Tymms Kathleen, Kelly Ayano, Bird Paul, Griffiths Hedley, de Jager Julien, Littlejohn Geoff, Louw Sandra, Roberts Lynden, Youssef Peter, Zochling Jane, Nichols Dave
Canberra Rheumatology, Canberra, Australian Capital Territory, Australia.
Rheumatology Department, Canberra Hospital, Canberra, Australian Capital Territory, Australia.
Int J Rheum Dis. 2018 Feb;21(2):510-516. doi: 10.1111/1756-185X.13127. Epub 2017 Jul 21.
To describe the treatment regimens, duration of therapy and reasons for disease-modifying antirheumatic drug (DMARD) cessation in a large psoriatic arthritis (PsA) cohort.
A retrospective non-interventional multi-centre study using Audit4 electronic medical records, with de-identified, routinely collected clinical data from rheumatology practices in the OPAL consortium (Optimising Patient outcomes in Australian rheumatoLogy) during November 2015. Baseline characteristics, type and duration of conventional and biologic DMARDs (cDMARD and bDMARD, respectively), disease activity (Disease Activity Score of 28 joints C-reactive protein [DAS28-CRP]), and reasons for treatment cessation were recorded.

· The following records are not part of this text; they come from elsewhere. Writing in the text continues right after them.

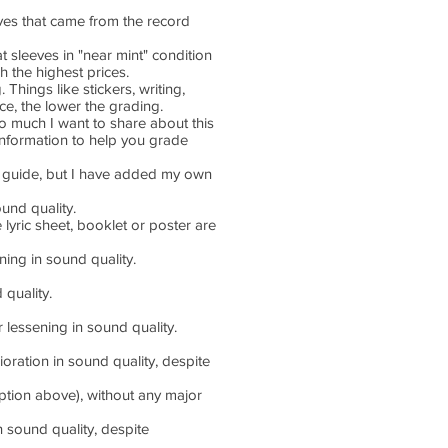
eves that came from the record
t sleeves in "near mint" condition
ch the highest prices.
Things like stickers, writing,
ice, the lower the grading.
 so much I want to share about this
 information to help you grade
PG guide, but I have added my own
und quality.
 lyric sheet, booklet or poster are
ing in sound quality.
quality.
essening in sound quality.
ration in sound quality, despite
iption above), without any major
 sound quality, despite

A total of 3422 rheumatologist-diagnosed PsA patients were included: 60% female, mean age 54 years and disease duration 10 years. Of patients with treatment recorded (n = 2948), 46% were on cDMARD monotherapy, 19% bDMARD monotherapy, 13% combination bDMARD and cDMARDs, 11% combination cDMARDs and 10% no DMARDs. Of those with DAS28-CRP results (n = 494), the highest mean DAS28-CRP was 3.32 on combination cDMARDs, and the lowest was 2.19 on bDMARD monotherapy. Median duration on cDMARD monotherapy was 33.5 months (n = 2232), on bDMARD monotherapy 110.1 months (n = 751), on combination bDMARD and cDMARDs 68.5 months (n = 559). The most common reasons for cessation of cDMARD monotherapy was adverse reactions (41%), for bDMARD monotherapy lack of efficacy (26%), and for combination bDMARD and cDMARDs treatment completed or no longer required (37%).
Most PsA patients were prescribed DMARD therapies with a large proportion receiving cDMARDs. Patients on combination cDMARD therapies had the highest DAS28-CRP results. Adverse reactions were the most common reason for cessation of cDMARD monotherapy, whereas for bDMARD monotherapy it was lack of efficacy.
描述一个大型银屑病关节炎(PsA)队列中疾病改善抗风湿药物(DMARD)的治疗方案、治疗持续时间以及停药原因。
一项回顾性非干预性多中心研究,使用Audit4电子病历,收集了2015年11月OPAL联盟(澳大利亚风湿病优化患者结局)中风湿病诊疗机构常规收集的匿名临床数据。记录了患者的基线特征、传统和生物DMARD(分别为cDMARD和bDMARD)的类型及持续时间、疾病活动度(28个关节疾病活动评分- C反应蛋白[DAS28-CRP])以及停药原因。
共纳入3422例经风湿病学家诊断的PsA患者:60%为女性,平均年龄54岁,病程10年。在有治疗记录的患者(n = 2948)中,46%接受cDMARD单药治疗,19%接受bDMARD单药治疗,13%接受bDMARD与cDMARD联合治疗,11%接受cDMARD联合治疗,10%未接受DMARD治疗。在有DAS28-CRP结果的患者(n = 494)中,cDMARD联合治疗时平均DAS28-CRP最高,为3.32,bDMARD单药治疗时最低,为2.19。cDMARD单药治疗的中位持续时间为33.5个月(n = 2232),bDMARD单药治疗为110.1个月(n = 751),bDMARD与cDMARD联合治疗为68.5个月(n = 559)。cDMARD单药治疗停药的最常见原因是不良反应(41%),bDMARD单药治疗是疗效不佳(26%),bDMARD与cDMARD联合治疗是治疗完成或不再需要(37%)。
大多数PsA患者接受了DMARD治疗,其中很大一部分接受了cDMARD治疗。接受cDMARD联合治疗的患者DAS28-CRP结果最高。不良反应是cDMARD单药治疗停药的最常见原因,而bDMARD单药治疗停药的最常见原因是疗效不佳。